**EXERCISE GOAL:** From the records below, set down exactly the lines starting with the line that contains "som ebog og" and going on through the line that contains "er destinationen nået.". Nothing else is wanted.

(Data excerpts)
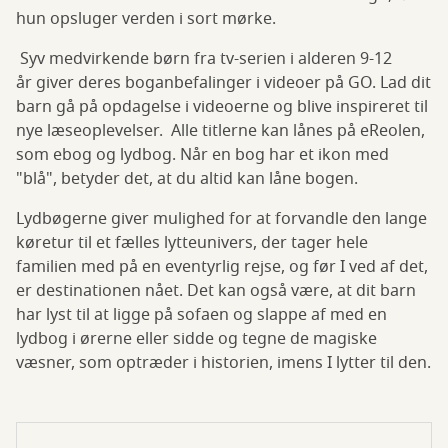
hun opsluger verden i sort mørke.
Syv medvirkende børn fra tv-serien i alderen 9-12
år giver deres boganbefalinger i videoer på GO. Lad dit
barn gå på opdagelse i videoerne og blive inspireret til
nye læseoplevelser. Alle titlerne kan lånes på eReolen,
som ebog og lydbog. Når en bog har et ikon med
"blå", betyder det, at du altid kan låne bogen.
Lydbøgerne giver mulighed for at forvandle den lange
køretur til et fælles lytteunivers, der tager hele
familien med på en eventyrlig rejse, og før I ved af det,
er destinationen nået. Det kan også være, at dit barn
har lyst til at ligge på sofaen og slappe af med en
lydbog i ørerne eller sidde og tegne de magiske
væsner, som optræder i historien, imens I lytter til den.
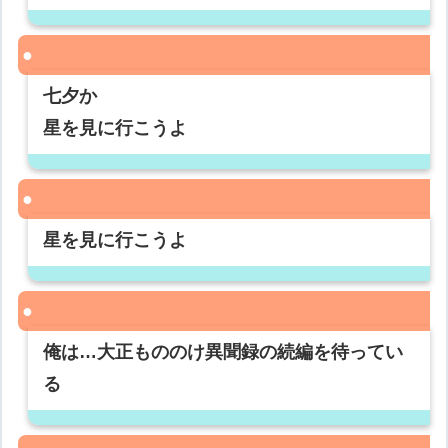
七夕か
星を見に行こうよ
星を見に行こうよ
俺は…大正もののけ異聞録の続編を待ってい
る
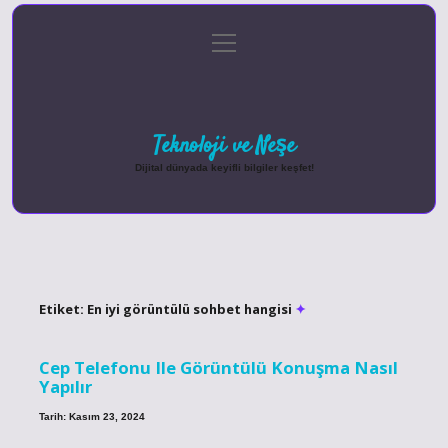
menüyü
Anasayfa
Gizlilik Politikası
Yasal Uyarı
aç
Hakkımızda
Teknoloji ve Neşe
Dijital dünyada keyifli bilgiler keşfet!
Etiket:
En iyi görüntülü sohbet hangisi
Cep Telefonu Ile Görüntülü Konuşma Nasıl
Yapılır
Tarih: Kasım 23, 2024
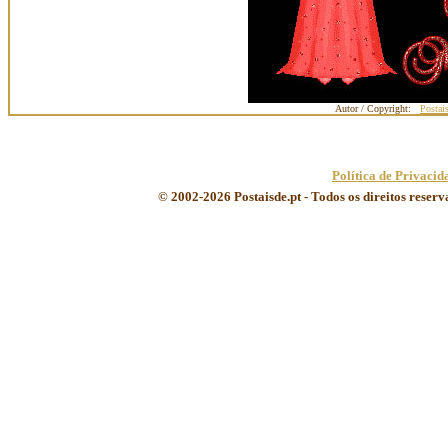
Autor / Copyright:
Postai
Política de Privacid
© 2002-2026 Postaisde.pt - Todos os direitos reser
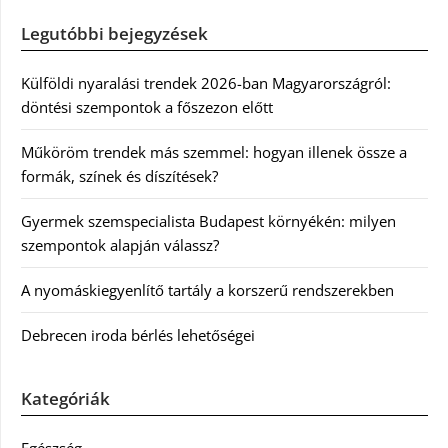
Legutóbbi bejegyzések
Külföldi nyaralási trendek 2026-ban Magyarországról:
döntési szempontok a főszezon előtt
Műköröm trendek más szemmel: hogyan illenek össze a
formák, színek és díszítések?
Gyermek szemspecialista Budapest környékén: milyen
szempontok alapján válassz?
A nyomáskiegyenlítő tartály a korszerű rendszerekben
Debrecen iroda bérlés lehetőségei
Kategóriák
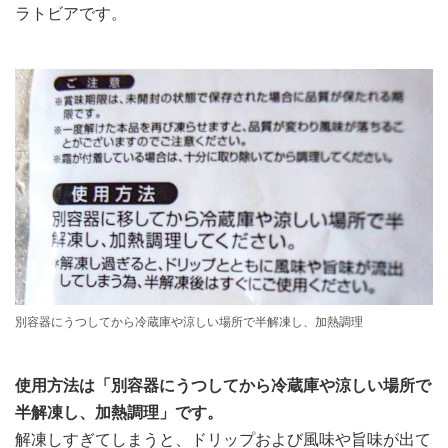
ラトビアです。
別容器にうつしてから冷蔵庫や涼しい場所で半解凍し、加熱調理
使用方法は「別容器にうつしてから冷蔵庫や涼しい場所で
半解凍し、加熱調理」です。
解凍しすぎてしまうと、ドリップおよび風味や旨味が出て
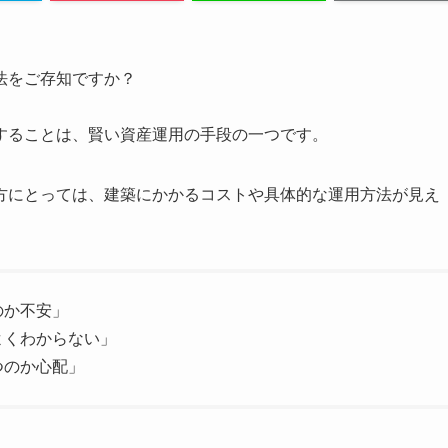
法をご存知ですか？
することは、賢い資産運用の手段の一つです。
方にとっては、建築にかかるコストや具体的な運用方法が見え
のか不安」
よくわからない」
つのか心配」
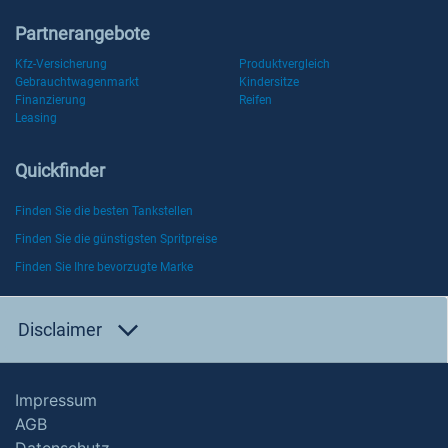
Partnerangebote
Kfz-Versicherung
Produktvergleich
Gebrauchtwagenmarkt
Kindersitze
Finanzierung
Reifen
Leasing
Quickfinder
Finden Sie die besten Tankstellen
Finden Sie die günstigsten Spritpreise
Finden Sie Ihre bevorzugte Marke
Disclaimer
Impressum
AGB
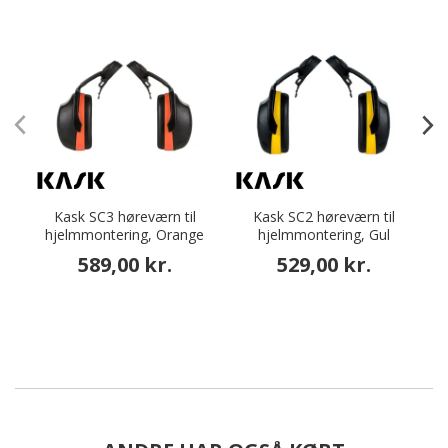
Kask SC3 høreværn til
Kask SC2 høreværn til
hjelmmontering, Orange
hjelmmontering, Gul
h
589,00 kr.
529,00 kr.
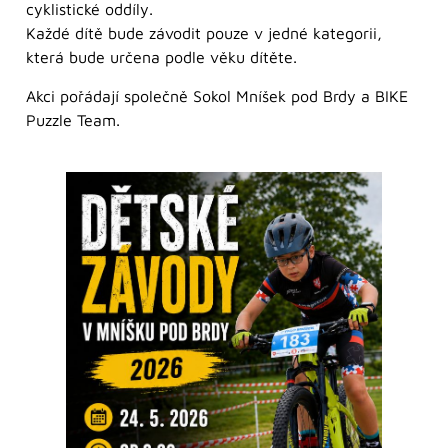
cyklistické oddíly.
Každé dítě bude závodit pouze v jedné kategorii,
která bude určena podle věku dítěte.
Akci pořádají společně Sokol Mníšek pod Brdy a BIKE
Puzzle Team.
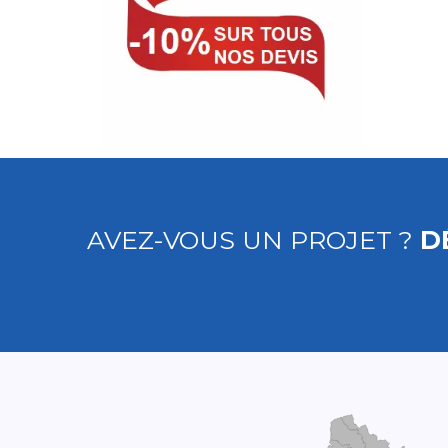
AVEZ-VOUS UN PROJET ?
D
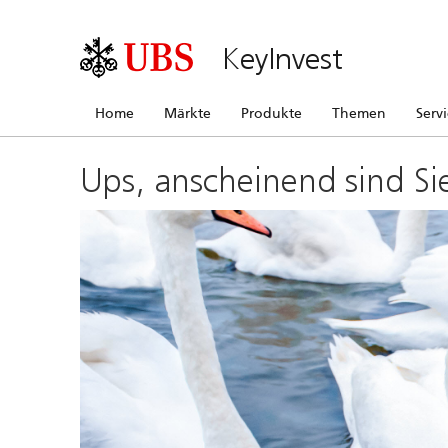
KeyInvest
Home
Märkte
Produkte
Themen
Serv
Ups, anscheinend sind Si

**SOLUTION TO THIS EXERCISE:**
som ebog og lydbog. Når en bog har et ikon med
"blå", betyder det, at du altid kan låne bogen.
Lydbøgerne giver mulighed for at forvandle den lange
køretur til et fælles lytteunivers, der tager hele
familien med på en eventyrlig rejse, og før I ved af det,
er destinationen nået. Det kan også være, at dit barn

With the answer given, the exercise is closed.